The researchers trained CHIEF on 15 million unlabeled images grouped by tissue type or location in a particular organ or structure. Next, CHIEF trained on 60,000 more images, representing many body parts: lung, breast, prostate, liver, brain, colon, stomach, esophagus, kidney, bladder, thyroid, pancreas, uterus, testes, skin, adrenal glands, and more. The training considered location context – that is, exactly where a particular cell lies within the 3D space of a tissue or organ.
The training strategy powered CHIEF to interpret an image in a broad context as well as focusing on a specific part of an organ.
After training, CHIEF was given more than 19,400 whole-slide images from 32 independent datasets, collected from 24 hospitals and patient cohorts from all over the planet.
Findings
CHIEF performed well no matter how a sample was obtained (surgery or biopsy) or the image digitized, indicating feasibility in diverse medical settings. The tool detects cancer cells and pinpoints the origin of the tumor, as well as identifying and assessing gene and DNA patterns to predict patient outcomes and treatment responses. It even worked on slides that hadn’t previously been analyzed or cancer type identified.
Analyzing DNA patterns using AI may replace time-consuming process DNA and genomic sequencing tests, Yu said. Instead, CHIEF deduces genotype – mutations –by considering association with the phenotype – the images.
CHIEF also enables a clinician to immediately evaluate targeted drugs for a particular patient. The team tested this for predicting mutations in 18 genes, across 15 body parts, linked with response to FDA-approved targeted therapies.
Perhaps most importantly, CHIEF scored well in predicting patient survival, from images of the tumor sampled during the initial diagnosis. It can distinguish tumors surrounded by immune cells (indicating long-term survivors) from tumors devoid of these protective cells (shorter-term survivors).
CHIEF also visualizes a particular tumor’s aggressiveness, using heat maps, or “AI-derived hot spots,” that indicate cancer cells interacting with neighboring non-cancer cells – a sign of imminent spread.

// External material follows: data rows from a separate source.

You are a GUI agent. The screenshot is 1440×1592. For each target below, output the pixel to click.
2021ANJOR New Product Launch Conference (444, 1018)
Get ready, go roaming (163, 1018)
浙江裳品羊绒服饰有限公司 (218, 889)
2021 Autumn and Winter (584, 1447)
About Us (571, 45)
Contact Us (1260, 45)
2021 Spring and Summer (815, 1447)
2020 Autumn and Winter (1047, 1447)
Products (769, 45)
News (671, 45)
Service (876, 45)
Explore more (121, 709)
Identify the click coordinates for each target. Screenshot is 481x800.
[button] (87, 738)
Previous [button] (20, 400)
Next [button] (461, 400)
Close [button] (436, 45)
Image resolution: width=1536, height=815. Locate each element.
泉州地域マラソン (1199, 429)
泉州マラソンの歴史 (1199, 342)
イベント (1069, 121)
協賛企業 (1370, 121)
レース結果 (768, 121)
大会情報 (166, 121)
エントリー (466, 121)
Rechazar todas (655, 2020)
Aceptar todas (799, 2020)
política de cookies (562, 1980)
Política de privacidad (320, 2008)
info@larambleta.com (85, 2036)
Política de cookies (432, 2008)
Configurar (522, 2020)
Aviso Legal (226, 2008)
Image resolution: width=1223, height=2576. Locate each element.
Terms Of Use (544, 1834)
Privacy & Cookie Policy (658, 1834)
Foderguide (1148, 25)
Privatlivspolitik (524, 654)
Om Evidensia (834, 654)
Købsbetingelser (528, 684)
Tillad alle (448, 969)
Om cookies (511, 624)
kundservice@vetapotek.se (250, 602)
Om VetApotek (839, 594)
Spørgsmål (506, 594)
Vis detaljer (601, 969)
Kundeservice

Tumors from patients with a poorer prognosis also tended to include cells of different sizes, telltale lobed cell nuclei, weak links between cells, dying cells, and less dense connective tissue networks, CHIEF found. Cancer clearly entails more than just errant genes.
The researchers plan to expand their analysis of CHIEF to:
• analyze non-cancerous conditions, especially rare diseases that are challenging to diagnose and treat
• detect pre-cancerous cells
• predict levels of aggression of cancer cells at different stages
• identify benefits and adverse effects of novel cancer treatments
As someone who has had thyroid and breast cancer, I applaud the wedding of AI to DNA-based cancer diagnostics. More information enables more treatment choices.